We will re-examine two popular use-cases of Bayesian approaches: model selection, and robustness to distribution shifts.
The marginal likelihood (Bayesian evidence) provides a distinctive approach to resolving foundational scientific questions --- "how can we choose between models that are entirely consistent with any data?" and "how can we learn hyperparameters or correct ground truth constraints, such as intrinsic dimensionalities, or symmetries, if our training loss doesn't select for them?". There are compelling arguments that the marginal likelihood automatically encodes Occam's razor. There are also widespread practical applications, including the variational ELBO for hyperparameter learning.
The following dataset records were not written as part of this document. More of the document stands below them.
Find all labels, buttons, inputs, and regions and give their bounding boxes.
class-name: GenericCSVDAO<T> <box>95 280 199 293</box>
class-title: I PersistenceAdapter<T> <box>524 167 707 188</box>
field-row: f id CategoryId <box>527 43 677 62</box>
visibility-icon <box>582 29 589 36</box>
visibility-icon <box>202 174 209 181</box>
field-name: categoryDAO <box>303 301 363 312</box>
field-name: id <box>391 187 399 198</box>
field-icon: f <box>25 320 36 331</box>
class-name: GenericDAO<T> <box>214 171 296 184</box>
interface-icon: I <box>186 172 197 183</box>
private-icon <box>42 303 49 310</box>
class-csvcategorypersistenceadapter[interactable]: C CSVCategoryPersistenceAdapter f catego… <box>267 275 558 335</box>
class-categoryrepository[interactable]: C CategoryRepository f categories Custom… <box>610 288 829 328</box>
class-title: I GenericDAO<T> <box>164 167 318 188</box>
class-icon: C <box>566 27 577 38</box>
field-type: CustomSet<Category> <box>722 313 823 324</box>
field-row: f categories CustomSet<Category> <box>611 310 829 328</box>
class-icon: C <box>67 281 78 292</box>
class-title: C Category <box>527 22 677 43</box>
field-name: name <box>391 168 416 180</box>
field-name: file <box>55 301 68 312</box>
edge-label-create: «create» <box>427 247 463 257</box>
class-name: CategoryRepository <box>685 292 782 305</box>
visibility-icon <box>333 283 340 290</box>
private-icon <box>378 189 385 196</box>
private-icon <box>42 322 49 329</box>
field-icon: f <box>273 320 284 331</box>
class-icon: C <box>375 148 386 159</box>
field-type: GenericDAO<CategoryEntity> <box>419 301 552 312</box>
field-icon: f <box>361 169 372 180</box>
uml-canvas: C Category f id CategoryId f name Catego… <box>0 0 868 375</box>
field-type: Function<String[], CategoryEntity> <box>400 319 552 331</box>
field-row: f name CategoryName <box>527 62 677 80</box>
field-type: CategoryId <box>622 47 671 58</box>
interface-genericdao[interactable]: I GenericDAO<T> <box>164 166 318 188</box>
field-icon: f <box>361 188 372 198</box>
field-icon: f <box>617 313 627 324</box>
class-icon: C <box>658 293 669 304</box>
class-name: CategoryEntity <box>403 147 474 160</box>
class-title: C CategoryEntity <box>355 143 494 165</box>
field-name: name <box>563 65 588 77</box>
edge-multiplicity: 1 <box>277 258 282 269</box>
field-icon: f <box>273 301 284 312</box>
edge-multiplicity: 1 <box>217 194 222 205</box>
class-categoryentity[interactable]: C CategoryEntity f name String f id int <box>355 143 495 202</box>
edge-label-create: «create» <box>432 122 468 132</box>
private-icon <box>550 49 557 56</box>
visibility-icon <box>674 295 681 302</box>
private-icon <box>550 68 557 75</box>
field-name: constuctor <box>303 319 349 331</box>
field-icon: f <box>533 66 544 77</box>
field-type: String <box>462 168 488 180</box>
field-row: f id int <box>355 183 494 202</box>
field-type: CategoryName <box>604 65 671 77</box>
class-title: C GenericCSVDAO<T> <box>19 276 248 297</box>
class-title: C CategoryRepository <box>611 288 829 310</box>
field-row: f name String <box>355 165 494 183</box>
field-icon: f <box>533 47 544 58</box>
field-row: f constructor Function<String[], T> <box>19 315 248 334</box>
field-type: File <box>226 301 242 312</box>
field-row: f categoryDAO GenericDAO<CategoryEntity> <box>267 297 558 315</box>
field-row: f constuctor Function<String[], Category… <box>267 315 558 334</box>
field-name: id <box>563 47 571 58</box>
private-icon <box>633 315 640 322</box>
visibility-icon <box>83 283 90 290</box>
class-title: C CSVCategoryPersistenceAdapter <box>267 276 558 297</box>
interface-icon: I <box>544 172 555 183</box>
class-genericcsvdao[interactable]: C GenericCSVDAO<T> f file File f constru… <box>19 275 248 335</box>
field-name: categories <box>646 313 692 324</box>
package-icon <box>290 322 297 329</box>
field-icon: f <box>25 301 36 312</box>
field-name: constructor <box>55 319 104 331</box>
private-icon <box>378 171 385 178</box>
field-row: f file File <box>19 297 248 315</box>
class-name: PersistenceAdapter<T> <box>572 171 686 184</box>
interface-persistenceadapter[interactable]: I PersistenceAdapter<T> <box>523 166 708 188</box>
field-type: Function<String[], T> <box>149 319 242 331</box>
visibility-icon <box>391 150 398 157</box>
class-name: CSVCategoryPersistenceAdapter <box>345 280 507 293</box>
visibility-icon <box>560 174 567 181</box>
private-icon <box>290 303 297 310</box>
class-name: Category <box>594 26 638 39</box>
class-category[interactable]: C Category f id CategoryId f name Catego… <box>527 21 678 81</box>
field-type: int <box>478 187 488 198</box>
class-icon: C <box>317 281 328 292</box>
However, we will discuss how the marginal likelihood is answering a fundamentally different question than "will my trained model provide good generalization?". We consider the discrepancies and their significant practical implications in detail, as well as possible resolutions.
Moreover, it is often thought that Bayesian methods, representing epistemic uncertainty, ought to have more reasonable predictive distributions under covariate shift, since these points will be far from our data manifold. However, we were surprised to find that high quality approximate Bayesian inference often leads to significantly decreased generalization performance. To understand these findings, we investigate fundamentally why Bayesian model averaging can deteriorate predictive performance under distribution and covariate shifts, and provide several remedies based on this understanding.